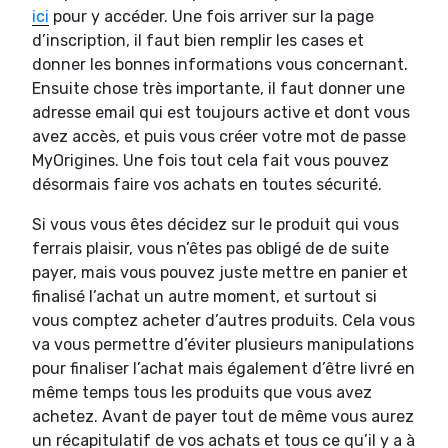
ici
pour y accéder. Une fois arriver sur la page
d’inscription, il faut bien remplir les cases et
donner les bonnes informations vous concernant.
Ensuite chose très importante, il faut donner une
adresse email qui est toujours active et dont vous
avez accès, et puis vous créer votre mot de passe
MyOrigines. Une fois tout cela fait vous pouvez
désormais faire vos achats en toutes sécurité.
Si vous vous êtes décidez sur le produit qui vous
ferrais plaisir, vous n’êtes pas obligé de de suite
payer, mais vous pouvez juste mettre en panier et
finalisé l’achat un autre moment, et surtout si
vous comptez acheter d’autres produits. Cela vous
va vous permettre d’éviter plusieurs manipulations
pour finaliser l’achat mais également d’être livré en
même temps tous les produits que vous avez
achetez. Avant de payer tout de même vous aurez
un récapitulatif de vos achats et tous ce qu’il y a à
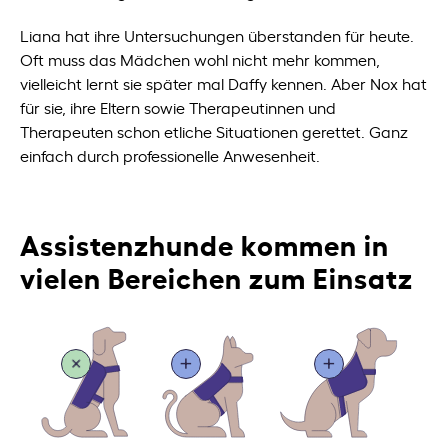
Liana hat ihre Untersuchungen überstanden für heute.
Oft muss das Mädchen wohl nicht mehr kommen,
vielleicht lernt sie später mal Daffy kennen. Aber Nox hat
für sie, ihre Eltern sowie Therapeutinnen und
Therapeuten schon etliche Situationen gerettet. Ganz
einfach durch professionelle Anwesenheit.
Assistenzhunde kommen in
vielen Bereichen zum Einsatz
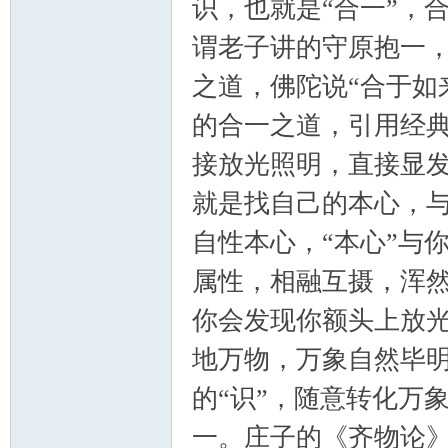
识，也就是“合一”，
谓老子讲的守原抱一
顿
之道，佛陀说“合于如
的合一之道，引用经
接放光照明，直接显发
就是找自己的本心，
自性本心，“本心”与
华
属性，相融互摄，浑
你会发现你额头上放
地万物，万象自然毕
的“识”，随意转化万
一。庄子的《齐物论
◆ ◆ ◆ ◆
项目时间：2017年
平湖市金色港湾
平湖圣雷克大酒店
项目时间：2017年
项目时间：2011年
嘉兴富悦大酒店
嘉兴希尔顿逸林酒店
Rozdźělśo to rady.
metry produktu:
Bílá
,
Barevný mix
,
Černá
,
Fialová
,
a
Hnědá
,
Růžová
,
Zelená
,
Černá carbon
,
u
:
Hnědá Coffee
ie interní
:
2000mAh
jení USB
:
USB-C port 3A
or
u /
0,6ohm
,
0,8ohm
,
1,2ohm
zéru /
◆ ◆ ◆ ◆
■ Assignment
Each line holding the word "avez" must be pulled from the records.

■ Solution to the problem
avez accès, et puis vous créer votre mot de passe
même temps tous les produits que vous avez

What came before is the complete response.